## WHAT YOU WILL DO
Only the lines from the one containing "voor onze nieuwsbrief" to the end of the entries should be written out, each exactly as it stands, both ends included.

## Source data
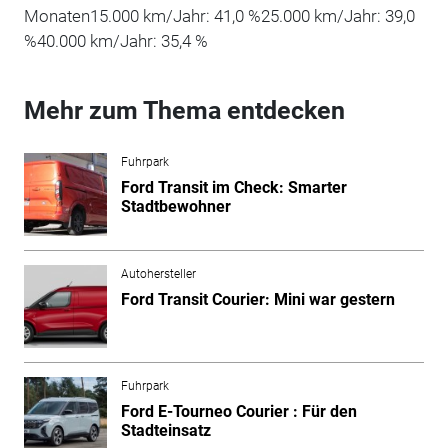
Monaten15.000 km/Jahr: 41,0 %25.000 km/Jahr: 39,0
%40.000 km/Jahr: 35,4 %
Mehr zum Thema entdecken
Fuhrpark
Ford Transit im Check: Smarter
Stadtbewohner
Autohersteller
Ford Transit Courier: Mini war gestern
Fuhrpark
Ford E-Tourneo Courier : Für den
Stadteinsatz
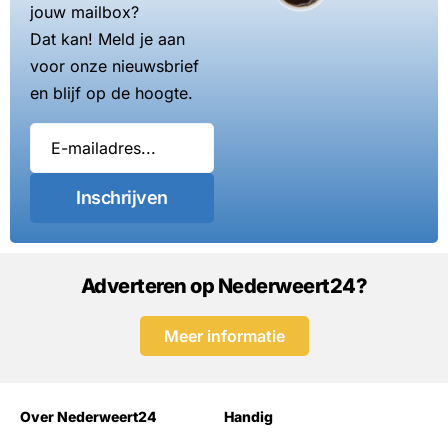
jouw mailbox?
Dat kan! Meld je aan
voor onze nieuwsbrief
en blijf op de hoogte.
Inschrijven
Adverteren op Nederweert24?
Meer informatie
Over Nederweert24
Handig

## REPLY TO THE EXERCISE
voor onze nieuwsbrief
en blijf op de hoogte.
Inschrijven
Adverteren op Nederweert24?
Meer informatie
Over Nederweert24
Handig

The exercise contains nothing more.